Les OFS constituent une structure à but non lucratif, issue de la collectivité ou des sociétés coopératives HLM locales. Ils accordent le BRS à certains acheteurs tels que :

  • Le particulier percevant de faibles revenus et occupant le logement en résidence principale ;
  • Les promoteurs qui s’engagent à revendre le bien à des ménages éligibles. Toutefois, le montant de la revente est encadré afin d’éviter toute spéculation ;
  • Les bailleurs qui achètent ou réhabilitent les habitats pour les mettre à disposition des familles répondant aux critères d’éligibilité. Dans ce cas, le prix du loyer est fixé par l’OFS.

Les acquéreurs deviennent alors propriétaires du logement neuf, mais demeurent locataires du terrain sur lequel le bien est construit.

Avantages de l’immobilier neuf en BRS

Le bail réel solidaire présente de nombreux avantages pour les personnes qui osent franchir le pas :

  • Devenir propriétaire de sa résidence principale neuve ;
  • Acheter 20 à 40% moins cher que le prix du marché immobilier 2020 ;
  • Bénéficier d’un logement écoperformant ;
  • Jouir d’une TVA à taux réduit : 5,5% sur un habitat récent ;
  • Profiter d’un abattement de la taxe foncière, et jusqu’à 30% selon les communes ;
  • Pouvoir cumuler cette offre immobilière avec d’autres aides au financement tel le prêt à taux zéro (PTZ) ;
  • Bénéficier d’une garantie de rachat par l’OFS en cas d’échec dans le processus de l’accession à la propriété.

Enfin, pour profiter d’un logement individuel neuf financé en 5 ans, il est recommandé d’appliquer des techniques d’investissement immobilier efficaces.

Quelles sont les conditions pour accéder à la propriété en BRS ?

Cette forme d’accession à la propriété en 2020 exige des conditions telles que le plafond des ressources.

Conditions de ressources selon les communes

À l’entrée des lieux, l’occupant doit respecter des plafonds de ressources fixés par l’OFS. Ces seuils de revenus correspondent à ceux qui sont appliqués au prêt social location-accession (PSLA). Bien plus, ils varient selon :

  • les régions,
  • les zones (A, B,…),
  • le nombre des membres du foyer fiscal.

En effet, de nombreuses collectivités se sont emparées du dispositif pour proposer de l’immobilier neuf abordable aux familles modestes. Le marché en bail réel solidaire ne cesse ainsi de croître depuis les premières constructions à Espelette, en 2019. Ces types de bâtiments de qualité fleurissent alors dans les grandes villes comme Lille, Rennes, Paris… près de 10 000 livraisons sont d’ailleurs attendues d’ici 2024.

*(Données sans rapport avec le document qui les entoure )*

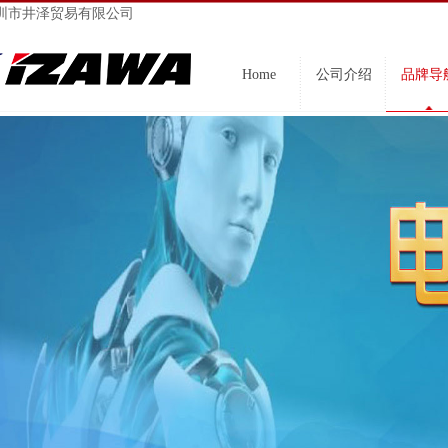
圳市井泽贸易有限公司
Home
公司介绍
品牌导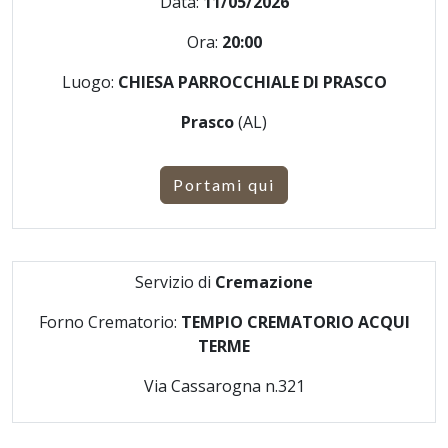
Data:
11/05/2026
Ora:
20:00
Luogo:
CHIESA PARROCCHIALE DI PRASCO
Prasco
(AL)
Portami qui
Servizio di
Cremazione
Forno Crematorio:
TEMPIO CREMATORIO ACQUI
TERME
Via Cassarogna n.321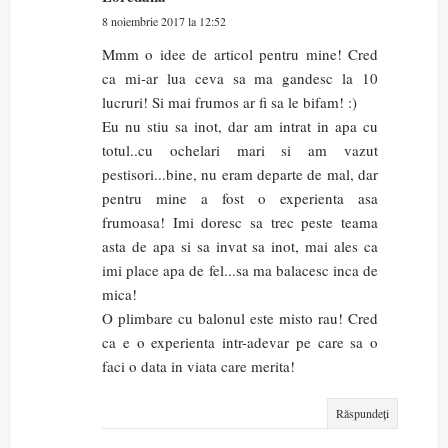
8 noiembrie 2017 la 12:52
Mmm o idee de articol pentru mine! Cred
ca mi-ar lua ceva sa ma gandesc la 10
lucruri! Si mai frumos ar fi sa le bifam! :)
Eu nu stiu sa inot, dar am intrat in apa cu
totul..cu ochelari mari si am vazut
pestisori...bine, nu eram departe de mal, dar
pentru mine a fost o experienta asa
frumoasa! Imi doresc sa trec peste teama
asta de apa si sa invat sa inot, mai ales ca
imi place apa de fel...sa ma balacesc inca de
mica!
O plimbare cu balonul este misto rau! Cred
ca e o experienta intr-adevar pe care sa o
faci o data in viata care merita!
Răspundeți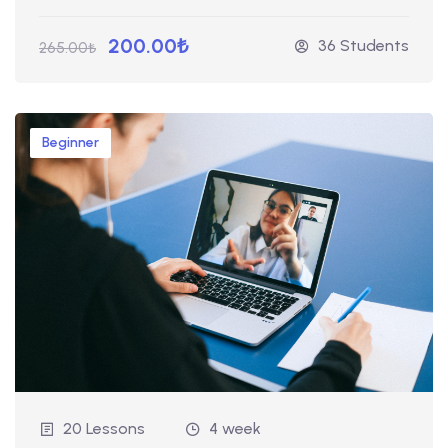
200.00₺
36 Students
265.00₺
Beginner
20 Lessons
4 week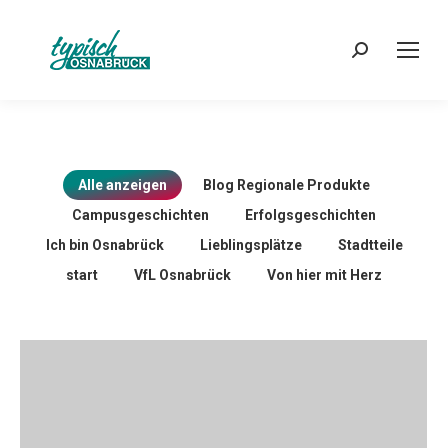
Search:
Alle anzeigen
Blog Regionale Produkte
Campusgeschichten
Erfolgsgeschichten
Ich bin Osnabrück
Lieblingsplätze
Stadtteile
start
VfL Osnabrück
Von hier mit Herz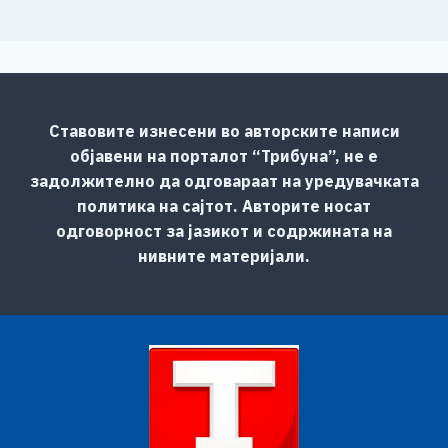
Ставовите изнесени во авторските написи
објавени на порталот “Трибуна”, не е
задолжително да одговараат на уредувачката
политика на сајтот. Авторите носат
одговорност за јазикот и содржината на
нивните материјали.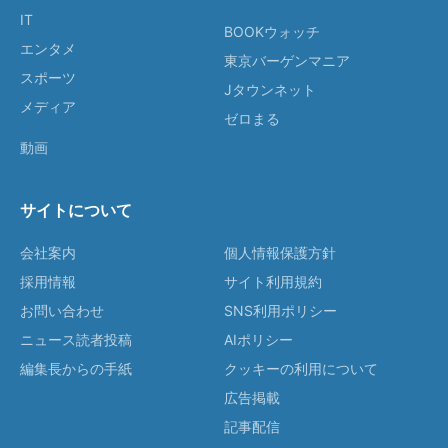
IT
BOOKウォッチ
エンタメ
東京バーゲンマニア
スポーツ
Jタウンネット
メディア
ゼロまる
動画
サイトについて
会社案内
個人情報保護方針
採用情報
サイト利用規約
お問い合わせ
SNS利用ポリシー
ニュース読者投稿
AIポリシー
編集長からの手紙
クッキーの利用について
広告掲載
記事配信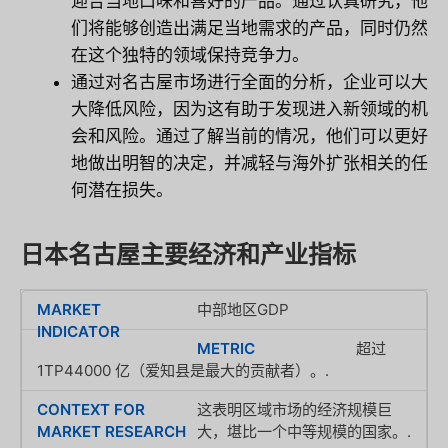
迎合当地口味和喜好的产品。通过认真研究，他
们将能够创造出满足当地需求的产品，同时仍然
在这个独特的领域保持竞争力。
通过对名古屋市场进行全面的分析，企业可以大
大降低风险，因为这有助于发现进入新领域的机
会和风险。通过了解当前的情况，他们可以更好
地做出明智的决定，并减轻与海外扩张相关的任
何潜在损失。
日本名古屋主要经济和产业指标
中部地区GDP
超过
1TP44000 亿（爱知县是最大的贡献者）。.
这表明区域市场的经济规模巨
大，堪比一个中等规模的国家。.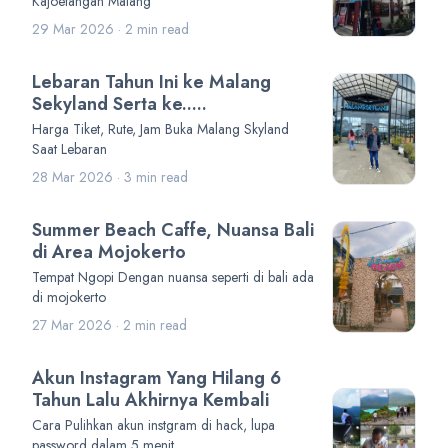
Kajoetangan Malang
29 Mar 2026 · 2 min read
Lebaran Tahun Ini ke Malang
Sekyland Serta ke.....
Harga Tiket, Rute, Jam Buka Malang Skyland
Saat Lebaran
28 Mar 2026 · 3 min read
Summer Beach Caffe, Nuansa Bali
di Area Mojokerto
Tempat Ngopi Dengan nuansa seperti di bali ada
di mojokerto
27 Mar 2026 · 2 min read
Akun Instagram Yang Hilang 6
Tahun Lalu Akhirnya Kembali
Cara Pulihkan akun instgram di hack, lupa
password dalam 5 menit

Obligations dans toutes les communes

Jouir de ce contrat juridique nécessite :

  • De régler une redevance dérisoire à l’OFS. Cette dernière correspond au droit d’occupation du terrain et aux frais de gestion de la parcelle par l’organisme ;
  • Que le propriétaire du logement récent s’acquitte de mensualités d’emprunt ;
  • Que le bien immobilier neuf habité soit la résidence principale ;
  • Que le bâti existant ne nécessite pas de travaux, ou bien que l’habitat soit en construction ;

Néanmoins, ces obligations demeurent un privilège pour l’acquéreur qui souhaite se constituer un patrimoine immobilier en 2020. En effet, l’investisseur débutant qui perçoit un revenu moyen peut parfaitement le réaliser en procédant avec stratégie.

Grâce au bail réel solidaire, l’acheteur du bien en construction n’est pas le seul à être soutenu financièrement. Car, si ce dernier le revendait, le prochain acquéreur bénéficierait également des mêmes avantages. Ce dispositif d’accession durable est par ailleurs transmissible aux héritiers s’ils sont éligibles.